What the exercise asks: Give the count of lines in the entries that include "with", and write nothing besides it.

Source records:
———

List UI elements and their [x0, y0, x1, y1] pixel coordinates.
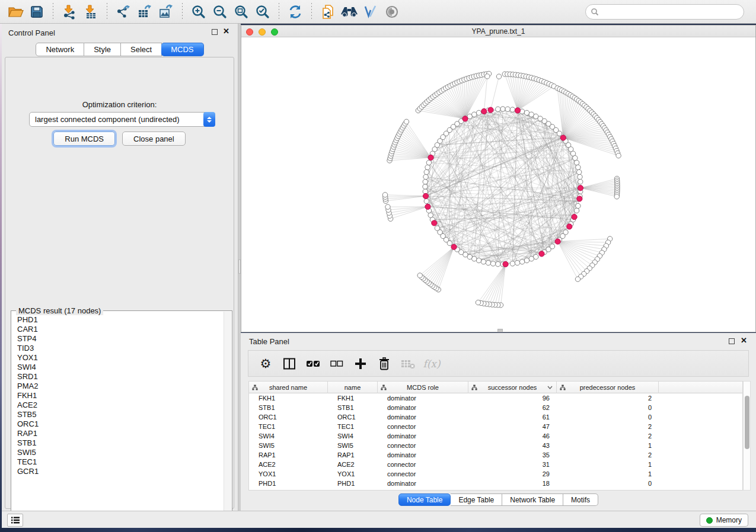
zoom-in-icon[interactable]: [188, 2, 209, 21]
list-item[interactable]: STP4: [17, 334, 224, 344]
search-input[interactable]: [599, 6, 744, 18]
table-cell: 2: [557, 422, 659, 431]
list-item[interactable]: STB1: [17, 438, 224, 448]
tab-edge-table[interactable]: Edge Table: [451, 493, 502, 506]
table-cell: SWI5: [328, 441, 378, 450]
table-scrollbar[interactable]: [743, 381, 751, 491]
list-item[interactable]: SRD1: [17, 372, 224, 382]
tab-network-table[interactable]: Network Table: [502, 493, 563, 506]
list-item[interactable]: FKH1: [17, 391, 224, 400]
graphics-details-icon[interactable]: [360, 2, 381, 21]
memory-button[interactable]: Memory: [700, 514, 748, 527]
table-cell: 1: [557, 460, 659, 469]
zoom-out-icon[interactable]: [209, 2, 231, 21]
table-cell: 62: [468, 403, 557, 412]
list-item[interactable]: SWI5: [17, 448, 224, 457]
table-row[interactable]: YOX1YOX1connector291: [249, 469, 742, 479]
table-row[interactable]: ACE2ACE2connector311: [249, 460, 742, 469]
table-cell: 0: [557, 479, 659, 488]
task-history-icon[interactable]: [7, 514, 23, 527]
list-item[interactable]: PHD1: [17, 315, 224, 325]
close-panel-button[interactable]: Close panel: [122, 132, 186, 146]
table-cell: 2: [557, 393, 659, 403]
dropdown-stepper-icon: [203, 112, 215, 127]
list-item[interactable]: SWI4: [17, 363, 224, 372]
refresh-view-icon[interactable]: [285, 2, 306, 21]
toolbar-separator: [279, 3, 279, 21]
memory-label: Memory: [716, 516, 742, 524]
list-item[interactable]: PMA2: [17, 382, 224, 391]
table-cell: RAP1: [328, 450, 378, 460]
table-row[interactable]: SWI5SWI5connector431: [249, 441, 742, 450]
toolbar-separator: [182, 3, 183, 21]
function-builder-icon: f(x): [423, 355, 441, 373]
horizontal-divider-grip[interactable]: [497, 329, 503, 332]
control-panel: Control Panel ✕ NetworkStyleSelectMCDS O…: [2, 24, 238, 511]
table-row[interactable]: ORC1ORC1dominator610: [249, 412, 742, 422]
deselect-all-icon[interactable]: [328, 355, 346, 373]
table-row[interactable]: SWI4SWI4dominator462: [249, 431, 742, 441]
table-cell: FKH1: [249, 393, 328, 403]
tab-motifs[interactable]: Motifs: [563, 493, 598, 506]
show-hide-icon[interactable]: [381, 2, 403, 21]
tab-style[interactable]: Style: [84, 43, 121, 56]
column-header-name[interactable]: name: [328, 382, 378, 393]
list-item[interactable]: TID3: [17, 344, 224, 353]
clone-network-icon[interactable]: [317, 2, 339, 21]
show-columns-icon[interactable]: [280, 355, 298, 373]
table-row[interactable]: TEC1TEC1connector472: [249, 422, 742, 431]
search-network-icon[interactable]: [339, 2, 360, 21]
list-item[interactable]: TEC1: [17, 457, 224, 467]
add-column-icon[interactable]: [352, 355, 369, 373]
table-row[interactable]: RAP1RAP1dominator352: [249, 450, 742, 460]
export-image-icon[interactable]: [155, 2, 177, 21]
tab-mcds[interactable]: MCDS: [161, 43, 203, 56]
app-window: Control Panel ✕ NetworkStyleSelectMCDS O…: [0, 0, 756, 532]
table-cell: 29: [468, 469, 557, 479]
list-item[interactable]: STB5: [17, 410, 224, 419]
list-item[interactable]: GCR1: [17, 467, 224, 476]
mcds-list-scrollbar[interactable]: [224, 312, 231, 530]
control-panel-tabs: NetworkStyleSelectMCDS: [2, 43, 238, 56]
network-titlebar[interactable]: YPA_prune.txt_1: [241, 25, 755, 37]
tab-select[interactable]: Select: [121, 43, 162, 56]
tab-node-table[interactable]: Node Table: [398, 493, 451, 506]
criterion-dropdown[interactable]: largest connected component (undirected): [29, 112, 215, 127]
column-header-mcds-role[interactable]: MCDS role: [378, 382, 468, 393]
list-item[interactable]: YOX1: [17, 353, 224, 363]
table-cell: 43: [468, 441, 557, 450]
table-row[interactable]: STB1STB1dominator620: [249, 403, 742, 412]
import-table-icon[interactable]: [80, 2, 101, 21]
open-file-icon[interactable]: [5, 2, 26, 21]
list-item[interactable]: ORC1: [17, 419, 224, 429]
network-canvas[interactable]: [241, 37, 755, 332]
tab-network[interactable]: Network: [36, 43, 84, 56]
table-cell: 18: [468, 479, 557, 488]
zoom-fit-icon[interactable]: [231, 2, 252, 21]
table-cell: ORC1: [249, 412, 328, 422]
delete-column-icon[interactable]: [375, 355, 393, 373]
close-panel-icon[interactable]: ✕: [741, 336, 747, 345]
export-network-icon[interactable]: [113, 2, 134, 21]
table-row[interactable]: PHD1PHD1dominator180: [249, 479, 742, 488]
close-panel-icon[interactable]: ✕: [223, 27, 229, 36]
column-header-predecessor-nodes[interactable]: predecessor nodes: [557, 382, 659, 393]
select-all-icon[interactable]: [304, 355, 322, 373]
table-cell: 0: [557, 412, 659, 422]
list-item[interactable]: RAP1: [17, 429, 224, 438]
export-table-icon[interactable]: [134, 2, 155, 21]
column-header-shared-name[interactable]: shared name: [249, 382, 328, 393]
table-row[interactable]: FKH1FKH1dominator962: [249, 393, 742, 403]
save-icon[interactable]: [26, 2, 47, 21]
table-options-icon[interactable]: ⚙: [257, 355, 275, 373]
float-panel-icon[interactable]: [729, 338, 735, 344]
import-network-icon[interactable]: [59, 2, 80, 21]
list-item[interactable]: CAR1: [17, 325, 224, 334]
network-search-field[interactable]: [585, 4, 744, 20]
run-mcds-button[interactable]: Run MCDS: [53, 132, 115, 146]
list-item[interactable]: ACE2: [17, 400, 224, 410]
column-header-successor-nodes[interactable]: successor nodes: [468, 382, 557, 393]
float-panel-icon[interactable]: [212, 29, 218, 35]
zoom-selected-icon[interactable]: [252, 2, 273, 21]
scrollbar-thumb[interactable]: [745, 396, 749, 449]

———

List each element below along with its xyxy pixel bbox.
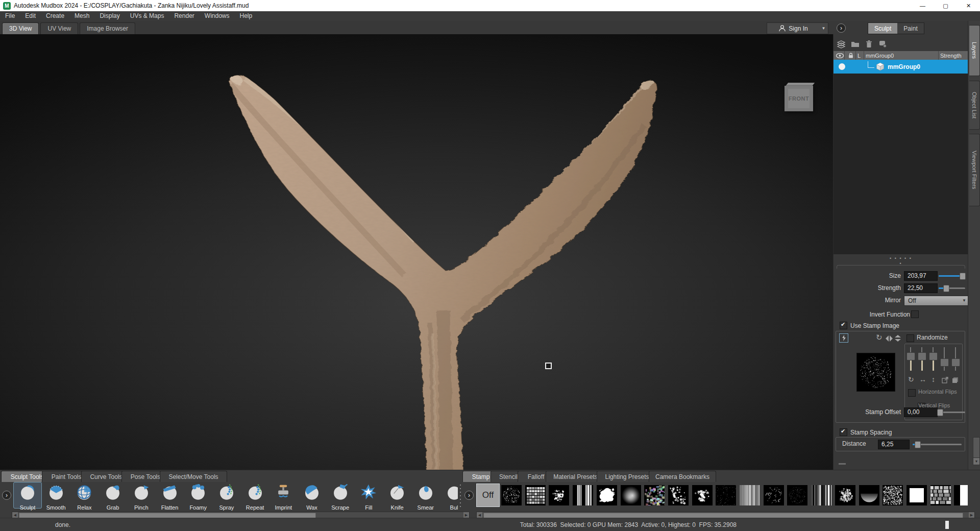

———

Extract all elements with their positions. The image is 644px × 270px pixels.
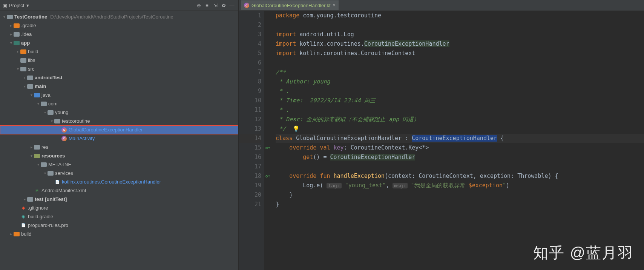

———

Final answer: 2